The entries are to be returned exactly, with images left out.

MATERIAL FOR THIS EXERCISE Start Marker

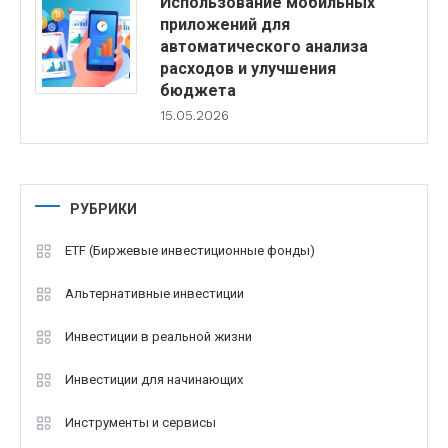
Использование мобильных
приложений для
автоматического анализа
расходов и улучшения
бюджета
15.05.2026
РУБРИКИ
ETF (Биржевые инвестиционные фонды)
Альтернативные инвестиции
Инвестиции в реальной жизни
Инвестиции для начинающих
Инструменты и сервисы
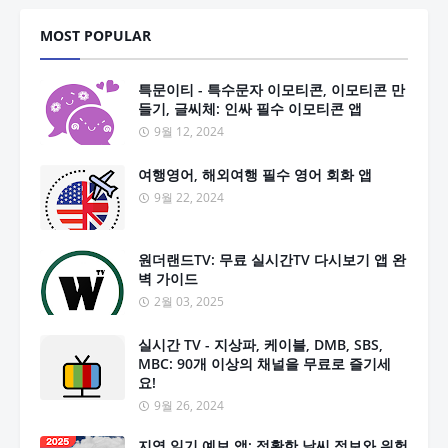
MOST POPULAR
특문이티 - 특수문자 이모티콘, 이모티콘 만
들기, 글씨체: 인싸 필수 이모티콘 앱
9월 12, 2024
여행영어, 해외여행 필수 영어 회화 앱
9월 22, 2024
원더랜드TV: 무료 실시간TV 다시보기 앱 완
벽 가이드
2월 03, 2025
실시간 TV - 지상파, 케이블, DMB, SBS,
MBC: 90개 이상의 채널을 무료로 즐기세
요!
9월 26, 2024
지역 일기 예보 앱: 정확한 날씨 정보와 위험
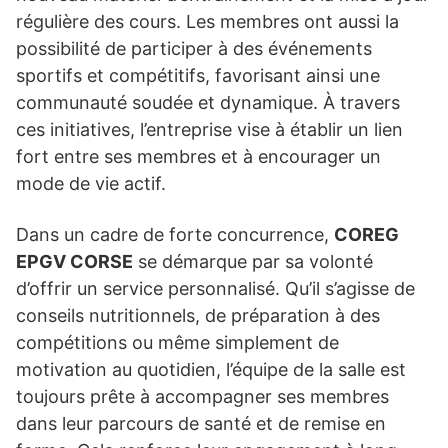
régulière des cours. Les membres ont aussi la
possibilité de participer à des événements
sportifs et compétitifs, favorisant ainsi une
communauté soudée et dynamique. À travers
ces initiatives, l’entreprise vise à établir un lien
fort entre ses membres et à encourager un
mode de vie actif.
Dans un cadre de forte concurrence,
COREG
EPGV CORSE
se démarque par sa volonté
d’offrir un service personnalisé. Qu’il s’agisse de
conseils nutritionnels, de préparation à des
compétitions ou même simplement de
motivation au quotidien, l’équipe de la salle est
toujours prête à accompagner ses membres
dans leur parcours de santé et de remise en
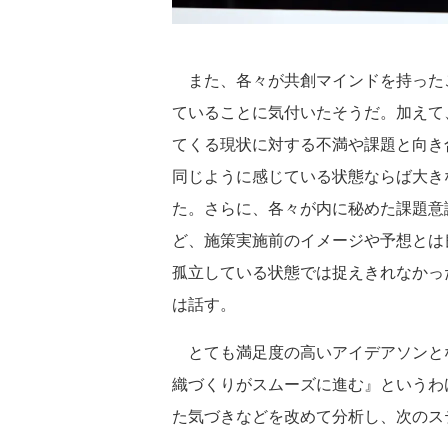
また、各々が共創マインドを持った
ていることに気付いたそうだ。加えて
てくる現状に対する不満や課題と向き
同じように感じている状態ならば大き
た。さらに、各々が内に秘めた課題意
ど、施策実施前のイメージや予想とは
孤立している状態では捉えきれなかっ
は話す。
とても満足度の高いアイデアソンと
織づくりがスムーズに進む』というわ
た気づきなどを改めて分析し、次のス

MATERIAL FOR THIS EXERCISE End Marker

◆ **EXERCISE ANSWER**:
Использование мобильных
приложений для
автоматического анализа
расходов и улучшения
бюджета
15.05.2026
РУБРИКИ
ETF (Биржевые инвестиционные фонды)
Альтернативные инвестиции
Инвестиции в реальной жизни
Инвестиции для начинающих
Инструменты и сервисы
MOST POPULAR
특문이티 - 특수문자 이모티콘, 이모티콘 만
들기, 글씨체: 인싸 필수 이모티콘 앱
9월 12, 2024
여행영어, 해외여행 필수 영어 회화 앱
9월 22, 2024
원더랜드TV: 무료 실시간TV 다시보기 앱 완
벽 가이드
2월 03, 2025
실시간 TV - 지상파, 케이블, DMB, SBS,
MBC: 90개 이상의 채널을 무료로 즐기세
요!
9월 26, 2024
지역 일기 예보 앱: 정확한 날씨 정보와 위험
régulière des cours. Les membres ont aussi la
possibilité de participer à des événements
sportifs et compétitifs, favorisant ainsi une
communauté soudée et dynamique. À travers
ces initiatives, l’entreprise vise à établir un lien
fort entre ses membres et à encourager un
mode de vie actif.
Dans un cadre de forte concurrence,
COREG
EPGV CORSE
se démarque par sa volonté
d’offrir un service personnalisé. Qu’il s’agisse de
conseils nutritionnels, de préparation à des
compétitions ou même simplement de
motivation au quotidien, l’équipe de la salle est
toujours prête à accompagner ses membres
dans leur parcours de santé et de remise en
また、各々が共創マインドを持った
ていることに気付いたそうだ。加えて
てくる現状に対する不満や課題と向き
同じように感じている状態ならば大き
た。さらに、各々が内に秘めた課題意
ど、施策実施前のイメージや予想とは
孤立している状態では捉えきれなかっ
は話す。
とても満足度の高いアイデアソンと
織づくりがスムーズに進む』というわ
た気づきなどを改めて分析し、次のス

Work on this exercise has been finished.